**YOUR ASSIGNMENT:**
Copying starts at the line containing "result in unexpected" and stops after the last line of the records; each line is repeated exactly, and pictures are skipped.

Items listed in a dataset:
════

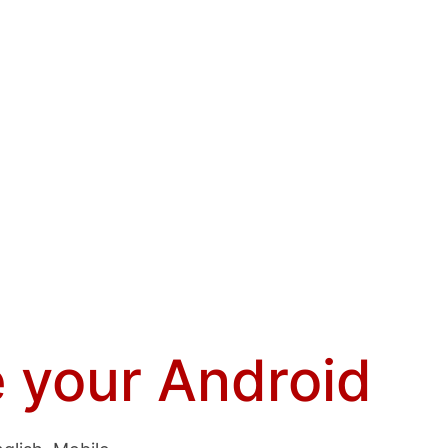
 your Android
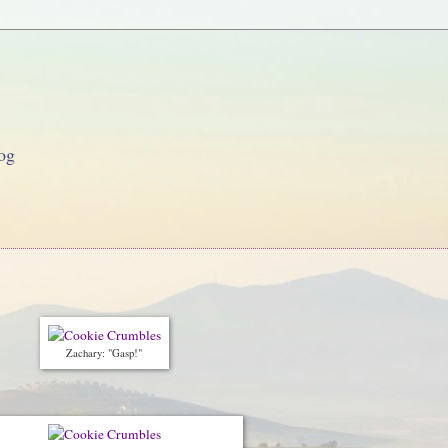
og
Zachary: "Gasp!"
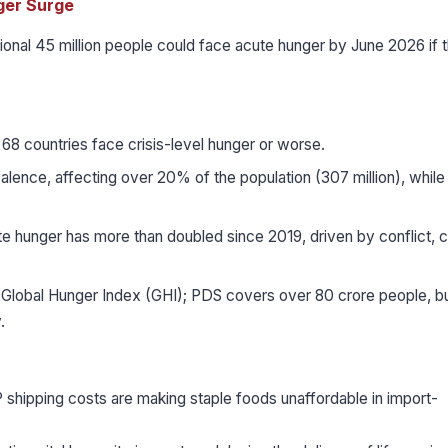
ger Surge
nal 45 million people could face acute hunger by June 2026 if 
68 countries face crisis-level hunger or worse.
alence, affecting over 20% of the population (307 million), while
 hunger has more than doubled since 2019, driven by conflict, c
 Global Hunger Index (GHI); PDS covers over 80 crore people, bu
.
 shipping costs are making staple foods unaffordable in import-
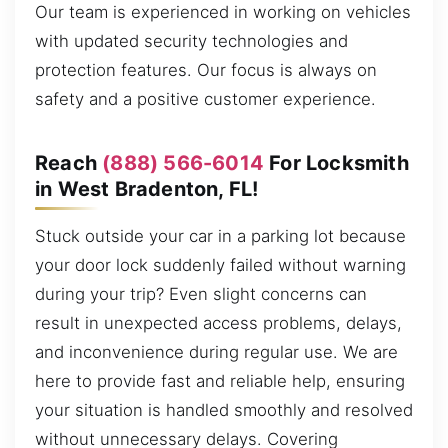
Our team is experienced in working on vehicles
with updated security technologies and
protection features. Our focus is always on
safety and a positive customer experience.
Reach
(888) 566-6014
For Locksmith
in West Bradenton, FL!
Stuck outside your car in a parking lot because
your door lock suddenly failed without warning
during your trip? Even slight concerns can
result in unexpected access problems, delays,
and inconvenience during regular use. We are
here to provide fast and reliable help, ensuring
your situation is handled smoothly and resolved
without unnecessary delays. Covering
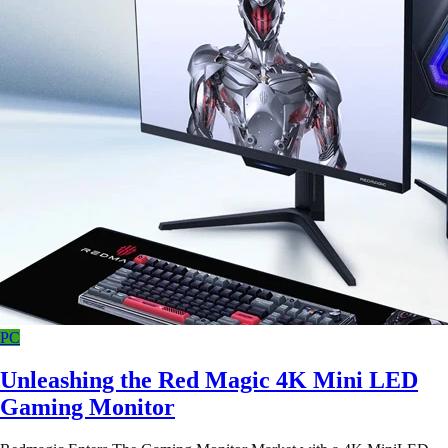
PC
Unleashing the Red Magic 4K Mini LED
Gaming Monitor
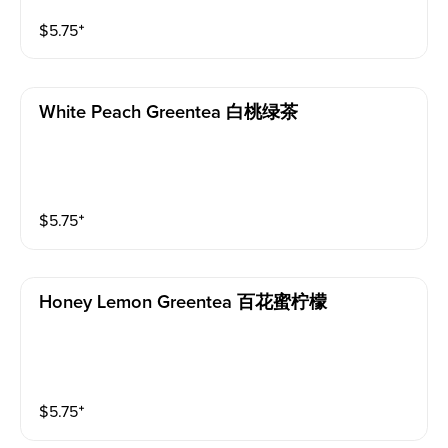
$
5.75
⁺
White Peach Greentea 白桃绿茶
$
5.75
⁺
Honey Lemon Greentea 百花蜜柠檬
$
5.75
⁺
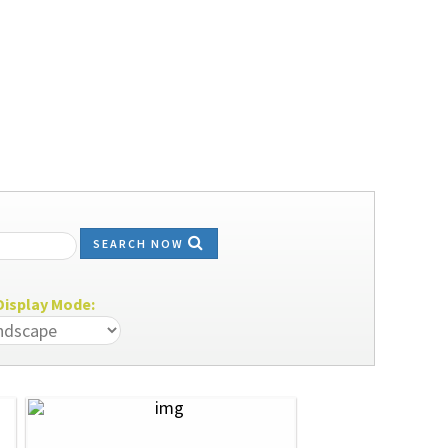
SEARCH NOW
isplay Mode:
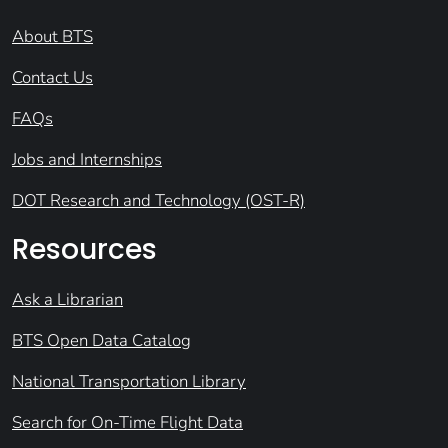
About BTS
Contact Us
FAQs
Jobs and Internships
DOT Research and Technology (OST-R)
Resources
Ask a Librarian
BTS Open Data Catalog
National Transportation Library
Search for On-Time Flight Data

════

**RESULT:**
result in unexpected access problems, delays,
and inconvenience during regular use. We are
here to provide fast and reliable help, ensuring
your situation is handled smoothly and resolved
without unnecessary delays. Covering
PC
Unleashing the Red Magic 4K Mini LED
Gaming Monitor
$
5.75
⁺
White Peach Greentea 白桃绿茶
$
5.75
⁺
Honey Lemon Greentea 百花蜜柠檬
$
5.75
⁺
SEARCH NOW
isplay Mode:
About BTS
Contact Us
FAQs
Jobs and Internships
DOT Research and Technology (OST-R)
Resources
Ask a Librarian
BTS Open Data Catalog
National Transportation Library
Search for On-Time Flight Data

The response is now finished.